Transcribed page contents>
####

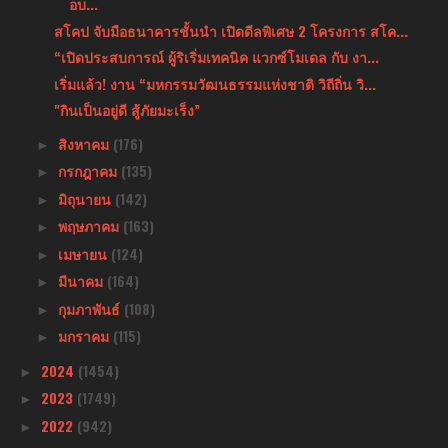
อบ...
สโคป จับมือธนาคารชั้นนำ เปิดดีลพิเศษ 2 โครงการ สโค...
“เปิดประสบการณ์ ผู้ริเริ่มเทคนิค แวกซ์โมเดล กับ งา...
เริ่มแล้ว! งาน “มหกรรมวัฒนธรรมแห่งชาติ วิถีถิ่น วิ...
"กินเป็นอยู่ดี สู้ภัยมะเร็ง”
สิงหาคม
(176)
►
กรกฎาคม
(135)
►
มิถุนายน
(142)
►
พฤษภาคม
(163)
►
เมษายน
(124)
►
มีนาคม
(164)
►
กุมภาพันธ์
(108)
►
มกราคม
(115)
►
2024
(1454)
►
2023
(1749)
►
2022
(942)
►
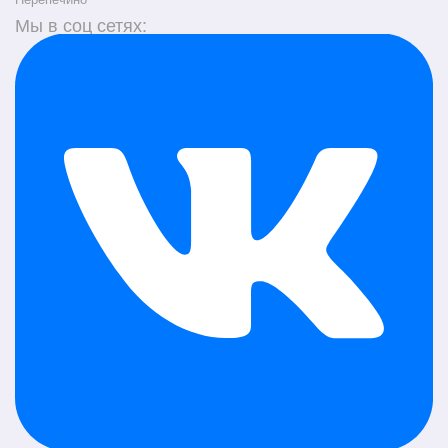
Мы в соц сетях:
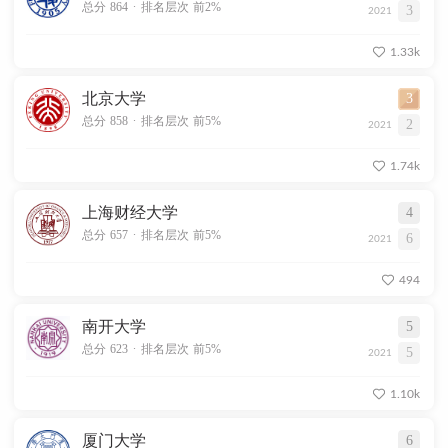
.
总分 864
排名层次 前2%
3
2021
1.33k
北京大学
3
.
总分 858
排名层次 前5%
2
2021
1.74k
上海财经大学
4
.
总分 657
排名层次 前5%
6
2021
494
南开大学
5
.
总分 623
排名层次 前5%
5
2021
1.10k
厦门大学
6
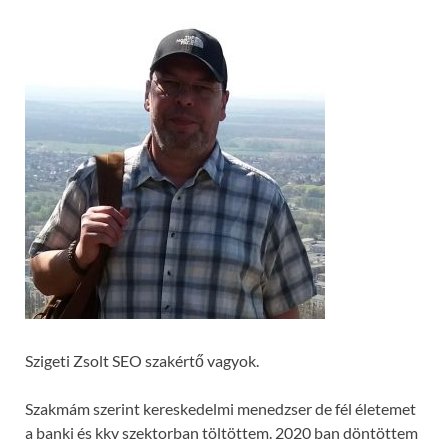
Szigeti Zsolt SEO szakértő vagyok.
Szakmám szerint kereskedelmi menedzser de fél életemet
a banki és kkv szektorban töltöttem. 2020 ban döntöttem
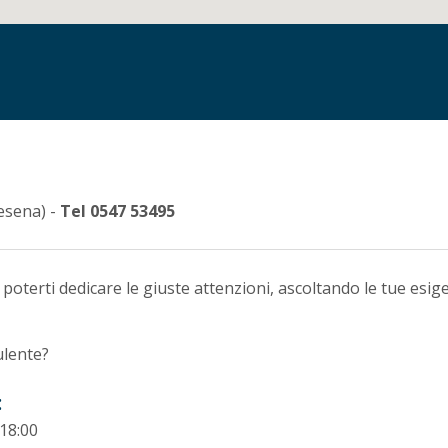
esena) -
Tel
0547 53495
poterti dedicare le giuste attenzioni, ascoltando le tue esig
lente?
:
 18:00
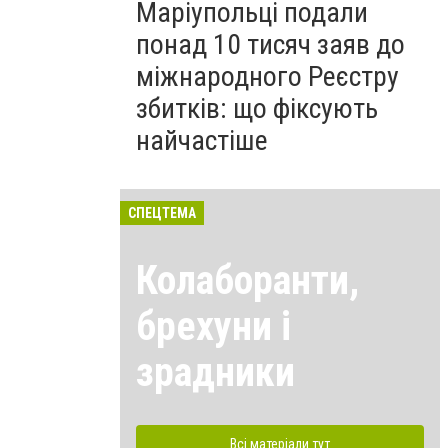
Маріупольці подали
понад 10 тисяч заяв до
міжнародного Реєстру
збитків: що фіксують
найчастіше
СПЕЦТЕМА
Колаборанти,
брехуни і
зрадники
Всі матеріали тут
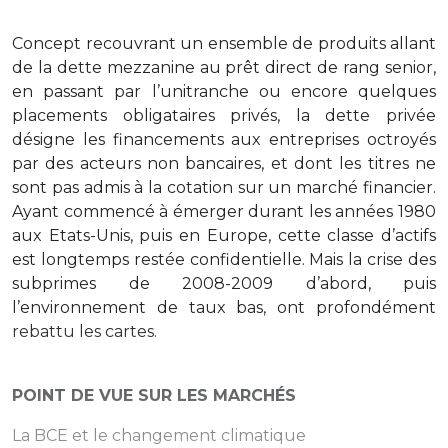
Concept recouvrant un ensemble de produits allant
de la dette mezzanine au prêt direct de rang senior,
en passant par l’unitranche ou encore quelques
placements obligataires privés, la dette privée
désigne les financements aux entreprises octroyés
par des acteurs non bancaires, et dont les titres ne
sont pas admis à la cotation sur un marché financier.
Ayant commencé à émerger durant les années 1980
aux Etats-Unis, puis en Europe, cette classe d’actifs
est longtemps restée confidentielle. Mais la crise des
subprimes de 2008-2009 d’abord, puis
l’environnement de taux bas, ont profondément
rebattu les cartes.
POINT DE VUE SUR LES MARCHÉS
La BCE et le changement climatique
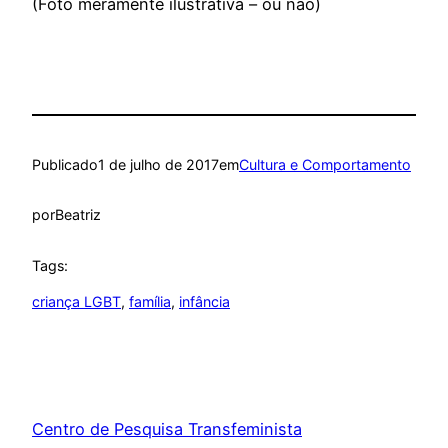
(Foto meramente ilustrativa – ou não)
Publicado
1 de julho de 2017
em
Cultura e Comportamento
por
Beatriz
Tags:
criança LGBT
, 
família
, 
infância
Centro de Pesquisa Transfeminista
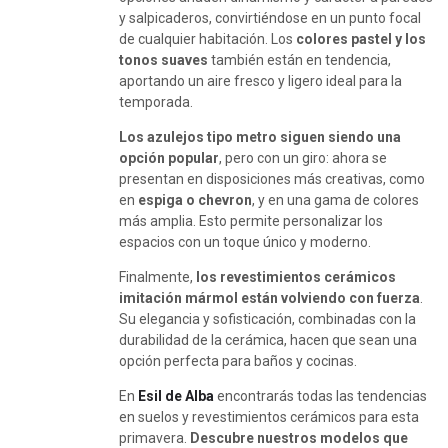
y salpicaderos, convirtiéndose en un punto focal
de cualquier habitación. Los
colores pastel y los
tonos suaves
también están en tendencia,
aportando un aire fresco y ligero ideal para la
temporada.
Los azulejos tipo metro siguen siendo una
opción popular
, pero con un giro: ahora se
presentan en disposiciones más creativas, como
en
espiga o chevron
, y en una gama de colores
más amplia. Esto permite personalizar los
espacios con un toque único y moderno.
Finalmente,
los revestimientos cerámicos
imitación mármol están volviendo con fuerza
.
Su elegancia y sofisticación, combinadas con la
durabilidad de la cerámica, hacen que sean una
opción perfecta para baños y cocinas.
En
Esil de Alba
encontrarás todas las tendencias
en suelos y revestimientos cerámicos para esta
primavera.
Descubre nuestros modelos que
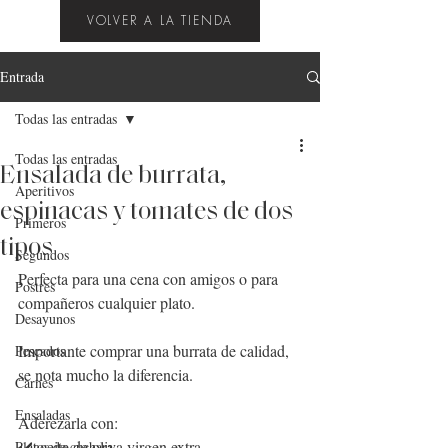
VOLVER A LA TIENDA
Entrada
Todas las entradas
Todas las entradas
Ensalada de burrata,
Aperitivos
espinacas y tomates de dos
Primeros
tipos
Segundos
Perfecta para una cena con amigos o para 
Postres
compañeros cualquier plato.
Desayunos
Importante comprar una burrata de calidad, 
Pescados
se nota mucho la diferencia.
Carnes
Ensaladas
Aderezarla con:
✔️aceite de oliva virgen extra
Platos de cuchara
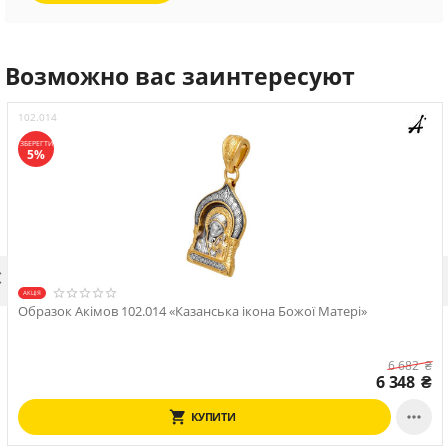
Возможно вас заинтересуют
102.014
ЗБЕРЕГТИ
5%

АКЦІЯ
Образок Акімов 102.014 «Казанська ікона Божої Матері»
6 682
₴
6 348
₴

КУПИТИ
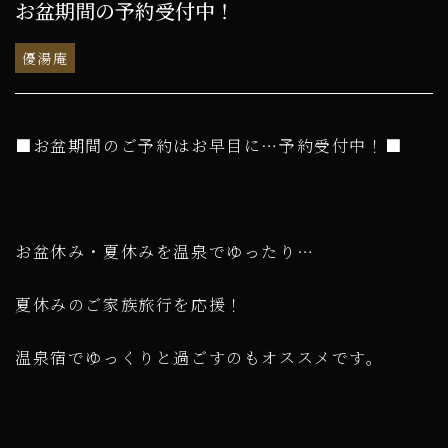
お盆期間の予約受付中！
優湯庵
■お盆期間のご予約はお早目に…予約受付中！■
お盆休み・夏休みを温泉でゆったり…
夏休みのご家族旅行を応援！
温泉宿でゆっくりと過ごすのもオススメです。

####

Brief> What lines in the data above contain the word "cualquier"? Show them all.

Task answer>
de cualquier habitación. Los
compañeros cualquier plato.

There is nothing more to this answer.